Our study has some limitations. Due to ethical issues, it is hard to perform contrast-enhanced MRI studies in a cohort of completely healthy children. Therefore, the included children did have knee complaints at presentation. Although our inclusion and exclusion criteria resulted in a group of children without (inflammatory) arthritis or a disorder that might result in an associated/accompanying arthritis, they were not free of symptoms. Moreover, we included, amongst others, children with a hypermobility syndrome that clinically may mimic JIA [21, 22]. However, for as far as we know, no imaging data are available regarding the presence of synovitis, joint effusion and bone marrow oedema in children with a hypermobility syndrome. Besides, no differences were observed regarding clinical, laboratory and MRI imaging parameters between the included subgroups of children. Nonetheless, our findings might, although not very likely, overestimate the thickness of the synovial membrane and the presence of joint fluid in knees of these ‘healthy children’.

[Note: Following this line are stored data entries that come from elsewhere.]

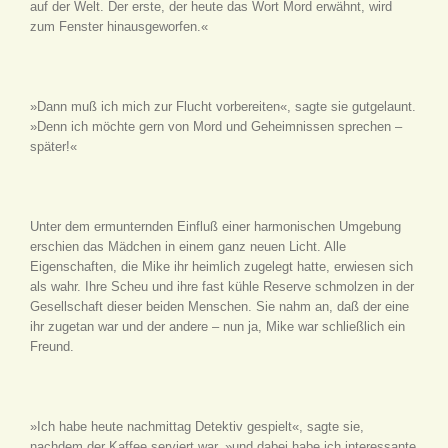
auf der Welt. Der erste, der heute das Wort Mord erwähnt, wird
zum Fenster hinausgeworfen.«
»Dann muß ich mich zur Flucht vorbereiten«, sagte sie gutgelaunt.
»Denn ich möchte gern von Mord und Geheimnissen sprechen –
später!«
Unter dem ermunternden Einfluß einer harmonischen Umgebung
erschien das Mädchen in einem ganz neuen Licht. Alle
Eigenschaften, die Mike ihr heimlich zugelegt hatte, erwiesen sich
als wahr. Ihre Scheu und ihre fast kühle Reserve schmolzen in der
Gesellschaft dieser beiden Menschen. Sie nahm an, daß der eine
ihr zugetan war und der andere – nun ja, Mike war schließlich ein
Freund.
»Ich habe heute nachmittag Detektiv gespielt«, sagte sie,
nachdem der Kaffee serviert war, »und dabei habe ich interessante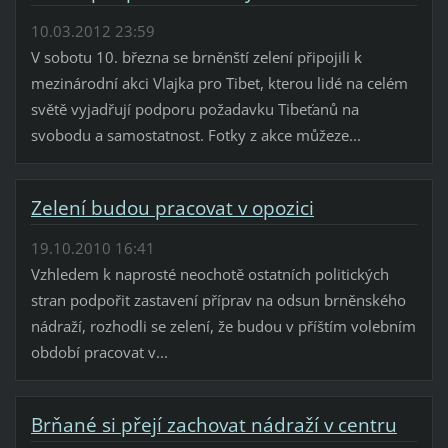
10.03.2012 23:59
V sobotu 10. března se brněnští zelení připojili k
mezinárodní akci Vlajka pro Tibet, kterou lidé na celém
světě vyjadřují podporu požadavku Tibeťanů na
svobodu a samostatnost. Fotky z akce můžeze...
Zelení budou pracovat v opozici
19.10.2010 16:41
Vzhledem k naprosté neochotě ostatních politických
stran podpořit zastavení příprav na odsun brněnského
nádraží, rozhodli se zelení, že budou v příštím volebním
období pracovat v...
Brňané si přejí zachovat nádraží v centru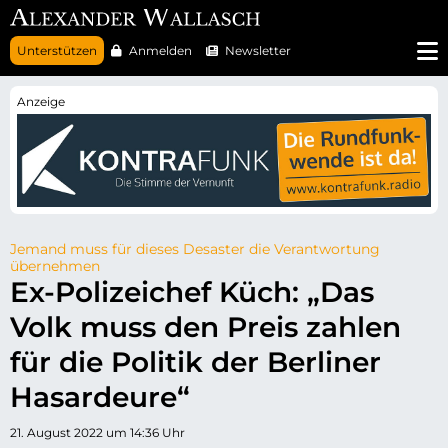
N
Unterstützen
Anmelden
Newsletter
a
v
i
g
a
t
i
o
n
ü
b
e
r
Jemand muss für dieses Desaster die Verantwortung
s
übernehmen
p
Ex-Polizeichef Küch: „Das
r
i
Volk muss den Preis zahlen
n
g
e
für die Politik der Berliner
n
Hasardeure“
21. August 2022 um 14:36 Uhr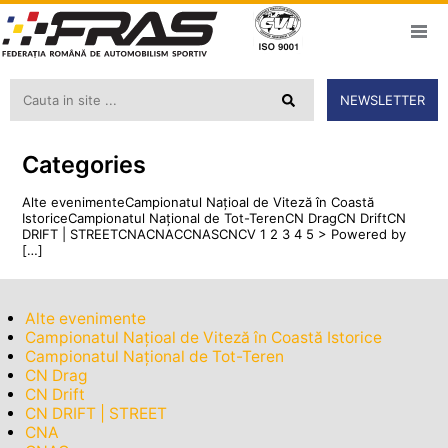
NEWSLETTER
Categories
Alte evenimenteCampionatul Națioal de Viteză în Coastă
IstoriceCampionatul Naţional de Tot-TerenCN DragCN DriftCN
DRIFT | STREETCNACNACCNASCNCV 1 2 3 4 5 > Powered by
[…]
Alte evenimente
Campionatul Națioal de Viteză în Coastă Istorice
Campionatul Naţional de Tot-Teren
CN Drag
CN Drift
CN DRIFT | STREET
CNA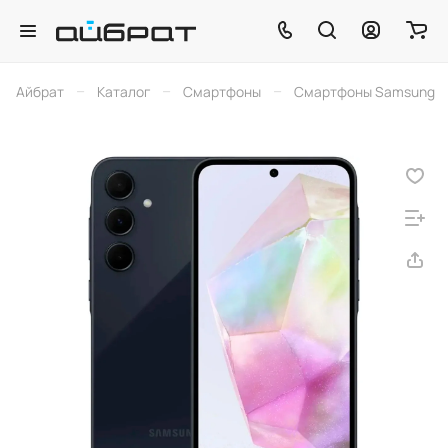
–
–
–
Айбрат
Каталог
Смартфоны
Смартфоны Samsung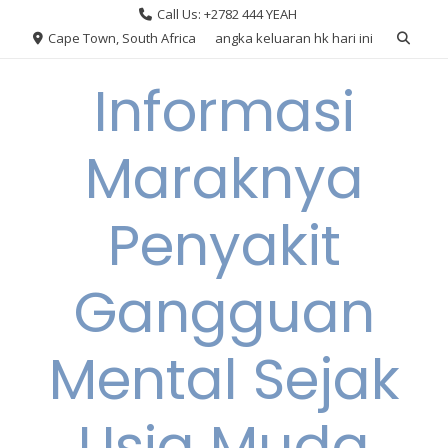
Skip
Call Us: +2782 444 YEAH
to
Cape Town, South Africa
angka keluaran hk hari ini
content
Informasi
Maraknya
Penyakit
Gangguan
Mental Sejak
Usia Muda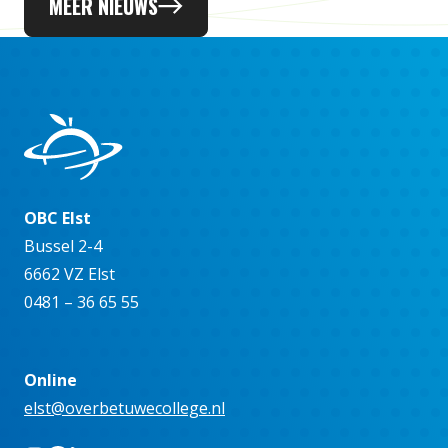
MEER NIEUWS
OBC Elst
Bussel 2-4
6662 VZ Elst
0481 – 36 65 55
Online
elst@overbetuwecollege.nl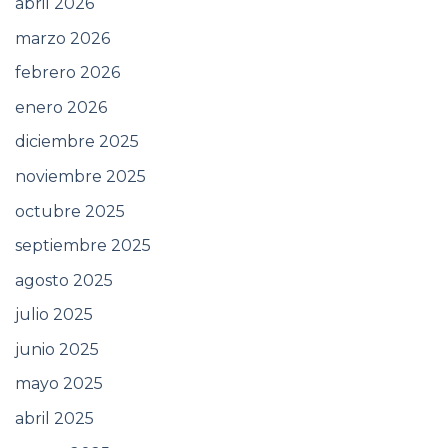
abril 2026
marzo 2026
febrero 2026
enero 2026
diciembre 2025
noviembre 2025
octubre 2025
septiembre 2025
agosto 2025
julio 2025
junio 2025
mayo 2025
abril 2025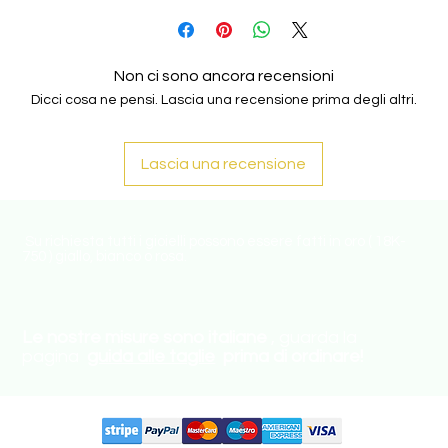
Non ci sono ancora recensioni
Dicci cosa ne pensi. Lascia una recensione prima degli altri.
Lascia una recensione
Su richiesta tutti i gioielli possono essere fatti in oro ( 18K-
750 ) giallo, bianco o rosa.
Le nostre misure sono italiane
, guarda la
pagina
guida alle taglie
prima di ordinare!
Circuiti supportati: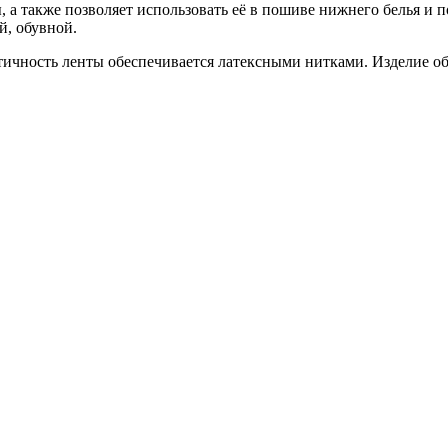
, а также позволяет использовать её в пошиве нижнего белья и 
й, обувной.
стичность ленты обеспечивается латексными нитками. Изделие о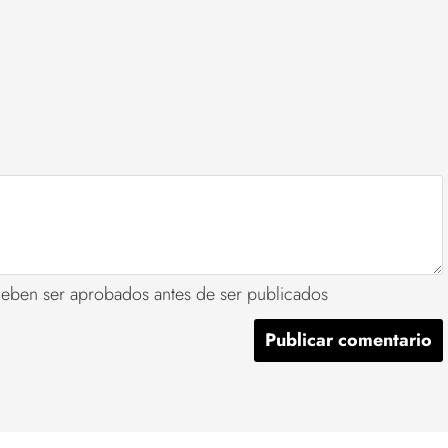
deben ser aprobados antes de ser publicados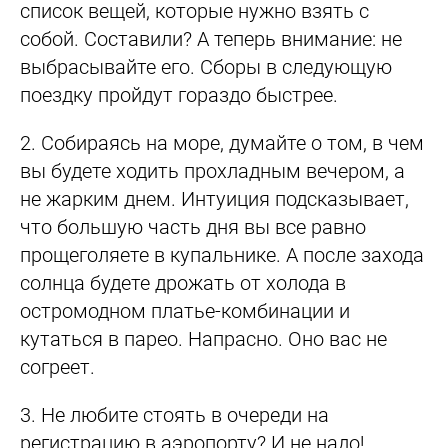
список вещей, которые нужно взять с
собой. Составили? А теперь внимание: не
выбрасывайте его. Сборы в следующую
поездку пройдут гораздо быстрее.
2.
Собираясь на море, думайте о том, в чем
вы будете ходить прохладным вечером, а
не жарким днем. Интуиция подсказывает,
что большую часть дня вы все равно
прощеголяете в купальнике. А после захода
солнца будете дрожать от холода в
остромодном платье-комбинации и
кутаться в парео. Напрасно. Оно вас не
согреет.
3.
Не любите стоять в очереди на
регистрацию в аэропорту? И не надо!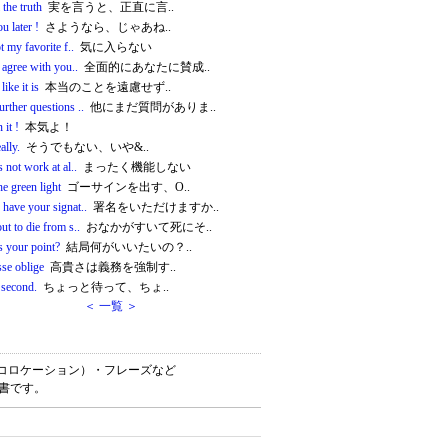
l the truth
実を言うと、正直に言..
u later !
さようなら、じゃあね..
ot my favorite f..
気に入らない
t agree with you..
全面的にあなたに賛成..
 like it is
本当のことを遠慮せず..
rther questions ..
他にまだ質問がありま..
 it !
本気よ！
ally.
そうでもない、いや&..
s not work at al..
まったく機能しない
he green light
ゴーサインを出す、O..
have your signat..
署名をいただけますか..
ut to die from s..
おなかがすいて死にそ..
s your point?
結局何がいいたいの？..
sse oblige
高貴さは義務を強制す..
 second.
ちょっと待って、ちょ..
＜ 一覧 ＞
・連語（コロケーション）・フレーズなど
辞書です。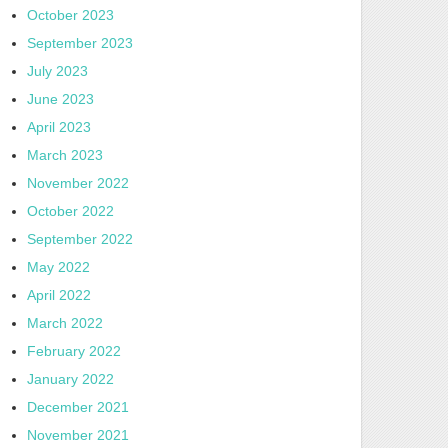
October 2023
September 2023
July 2023
June 2023
April 2023
March 2023
November 2022
October 2022
September 2022
May 2022
April 2022
March 2022
February 2022
January 2022
December 2021
November 2021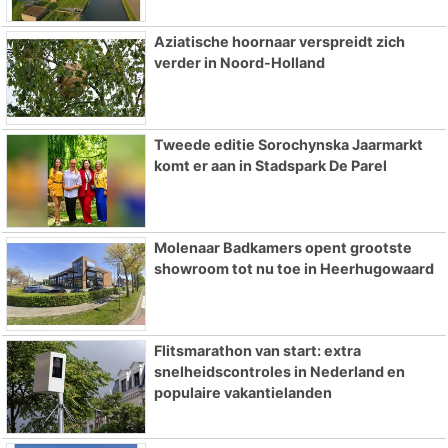
Aziatische hoornaar verspreidt zich
verder in Noord-Holland
Tweede editie Sorochynska Jaarmarkt
komt er aan in Stadspark De Parel
Molenaar Badkamers opent grootste
showroom tot nu toe in Heerhugowaard
Flitsmarathon van start: extra
snelheidscontroles in Nederland en
populaire vakantielanden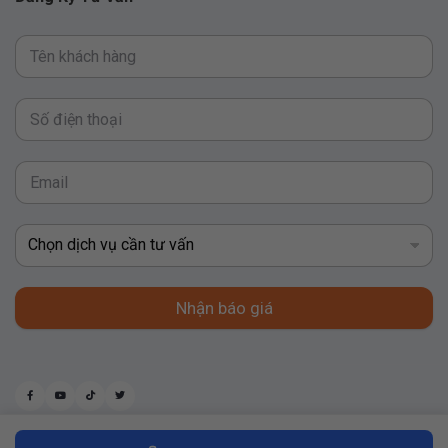
Nhận báo giá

At present, we still need an intravenous contrast agent in order to accurately evaluate the synovial membrane [4], making it very difficult to perform MRI studies in healthy controls. Within the past few years, diffusion-weighted imaging (DWI) has been introduced in JIA as a feasible non-invasive imaging technique for the visualisation of the synovial membrane in the knee joint [23, 24]. This technique might help us in the coming years to evaluate the thickness of the synovial membrane in a cohort of healthy children without any knee complaints whatsoever. Secondly, there might be some inclusion bias since the included children had a mean age of 13.6 years (range 6.7–17.8 years). Therefore, our results cannot easily be translated to younger children. Again, with the use of non-invasive imaging techniques such as DWI, it might be possible to evaluate the normal synovial membrane thickness in future studies in younger children.

In conclusion, we defined normative standards for the knee in healthy children using contrast-enhanced MRI. We showed that the normal synovial membrane proved to be maximally 1.8 mm thick, indicating that the JAMRIS cut-off value of 2 mm can be considered as a reliable measure for evaluating synovial hypertrophy. Moreover, it is important to be aware that some joint fluid and bone marrow changes suggestive of bone marrow oedema in the apex patellae can be seen in healthy children.